- _TASK ITEM_
What lines in the records below mention "vous"? List them all.

*** SUPPLIED DATA Section Begins ***

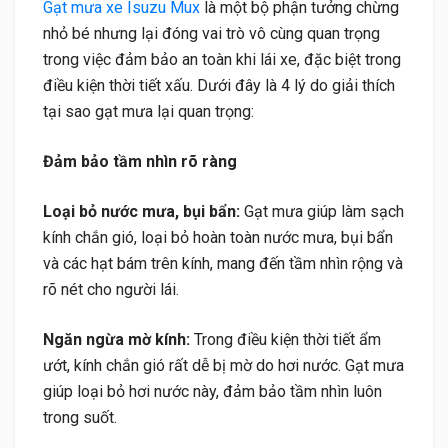
Gạt mưa xe Isuzu Mux
là một bộ phận tưởng chừng
nhỏ bé nhưng lại đóng vai trò vô cùng quan trọng
trong việc đảm bảo an toàn khi lái xe, đặc biệt trong
điều kiện thời tiết xấu. Dưới đây là 4 lý do giải thích
tại sao gạt mưa lại quan trọng:
Đảm bảo tầm nhìn rõ ràng
Loại bỏ nước mưa, bụi bẩn:
Gạt mưa giúp làm sạch
kính chắn gió, loại bỏ hoàn toàn nước mưa, bụi bẩn
và các hạt bám trên kính, mang đến tầm nhìn rộng và
rõ nét cho người lái.
Ngăn ngừa mờ kính:
Trong điều kiện thời tiết ẩm
ướt, kính chắn gió rất dễ bị mờ do hơi nước. Gạt mưa
giúp loại bỏ hơi nước này, đảm bảo tầm nhìn luôn
trong suốt.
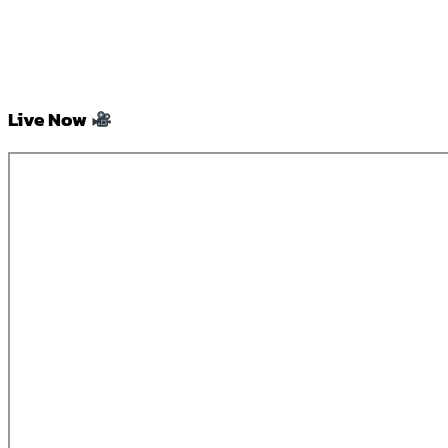
Live Now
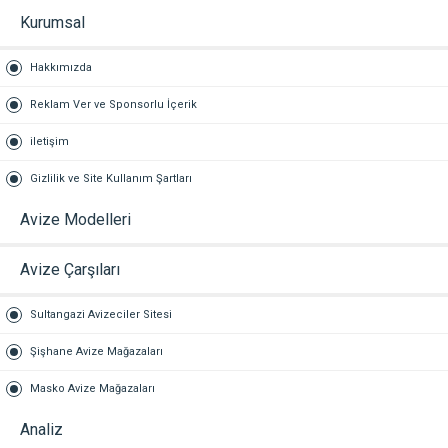
Kurumsal
Hakkımızda
Reklam Ver ve Sponsorlu İçerik
iletişim
Gizlilik ve Site Kullanım Şartları
Avize Modelleri
Avize Çarşıları
Sultangazi Avizeciler Sitesi
Şişhane Avize Mağazaları
Masko Avize Mağazaları
Analiz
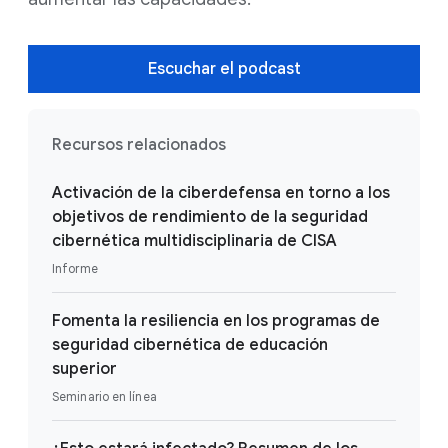
Escuchar el podcast
Recursos relacionados
Activación de la ciberdefensa en torno a los
objetivos de rendimiento de la seguridad
cibernética multidisciplinaria de CISA
Informe
Fomenta la resiliencia en los programas de
seguridad cibernética de educación
superior
Seminario en línea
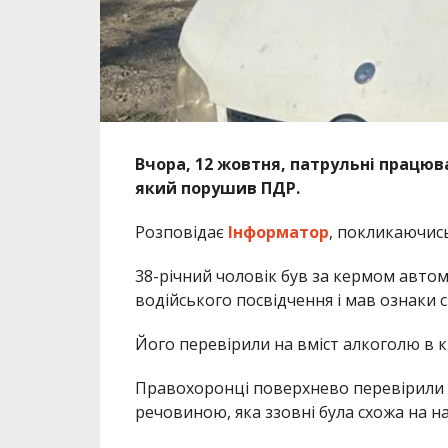
Вчора, 12 жовтня, патрульні працюв
який порушив ПДР.
Розповідає
Інформатор
, покликаючис
38-річний чоловік був за кермом автом
водійського посвідчення і мав ознаки с
Його перевірили на вміст алкоголю в кр
Правохоронці поверхнево перевірили о
речовиною, яка ззовні була схожа на н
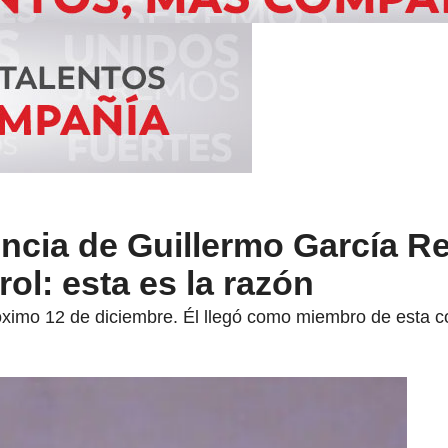
ncia de Guillermo García Re
ol: esta es la razón
próximo 12 de diciembre. Él llegó como miembro de esta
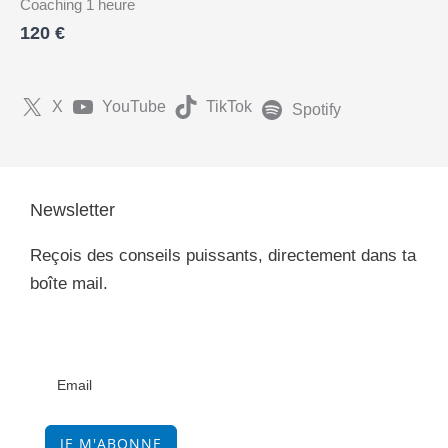
Coaching 1 heure
120 €
X
YouTube
TikTok
Spotify
Newsletter
Reçois des conseils puissants, directement dans ta
boîte mail.
JE M'ABONNE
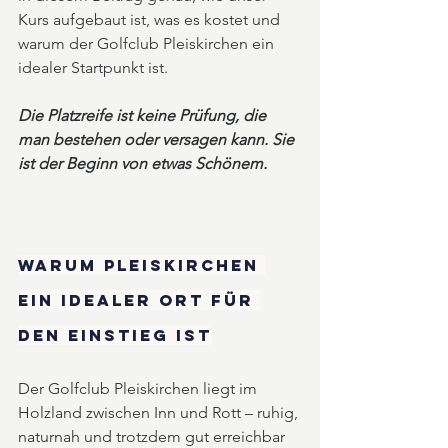
Kurs aufgebaut ist, was es kostet und 
warum der Golfclub Pleiskirchen ein 
idealer Startpunkt ist.
Die Platzreife ist keine Prüfung, die 
man bestehen oder versagen kann. Sie 
ist der Beginn von etwas Schönem.
Warum Pleiskirchen 
ein idealer Ort für 
den Einstieg ist
Der Golfclub Pleiskirchen liegt im 
Holzland zwischen Inn und Rott – ruhig, 
naturnah und trotzdem gut erreichbar 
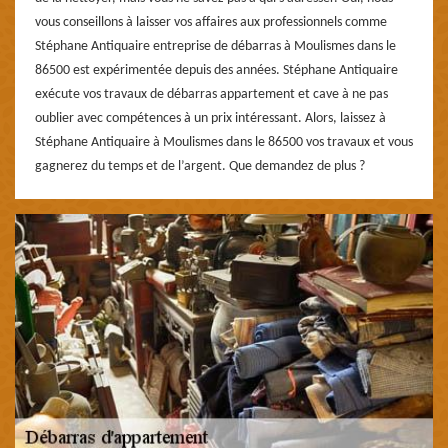
vous conseillons à laisser vos affaires aux professionnels comme
Stéphane Antiquaire entreprise de débarras à Moulismes dans le
86500 est expérimentée depuis des années. Stéphane Antiquaire
exécute vos travaux de débarras appartement et cave à ne pas
oublier avec compétences à un prix intéressant. Alors, laissez à
Stéphane Antiquaire à Moulismes dans le 86500 vos travaux et vous
gagnerez du temps et de l’argent. Que demandez de plus ?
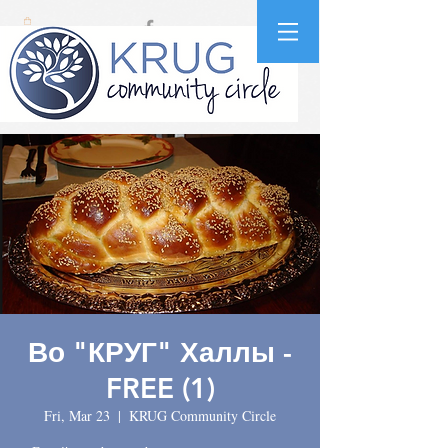
Во "КРУГ" Халлы -
FREE (1)
Fri, Mar 23
  |  
KRUG Community Circle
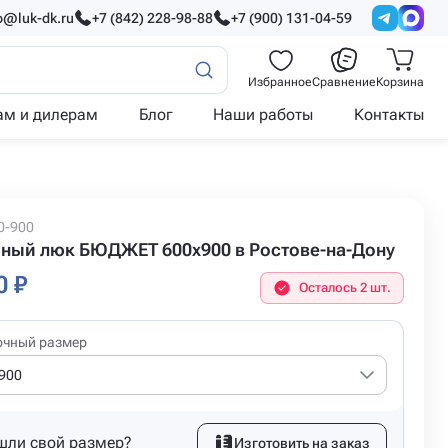
o@luk-dk.ru
+7 (842) 228-98-88
+7 (900) 131-04-59
Избранное
Сравнение
Корзина
ам и дилерам
Блог
Наши работы
Контакты
0-900
ный люк БЮДЖЕТ 600x900 в Ростове-на-Дону
0 ₽
Осталось 2 шт.
очный размер
900
шли свой размер?
Изготовить на заказ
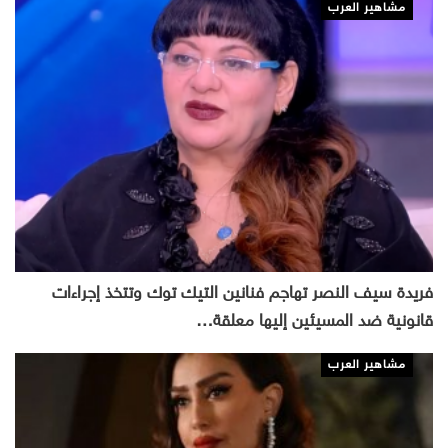
مشاهير العرب
فريدة سيف النصر تهاجم فنانين التيك توك وتتخذ إجراءات
قانونية ضد المسيئين إليها معلقة…
مشاهير العرب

*** SUPPLIED DATA Section Ends ***

- _ANSWER TO THE PROBLEM_
vous conseillons à laisser vos affaires aux professionnels comme
Stéphane Antiquaire à Moulismes dans le 86500 vos travaux et vous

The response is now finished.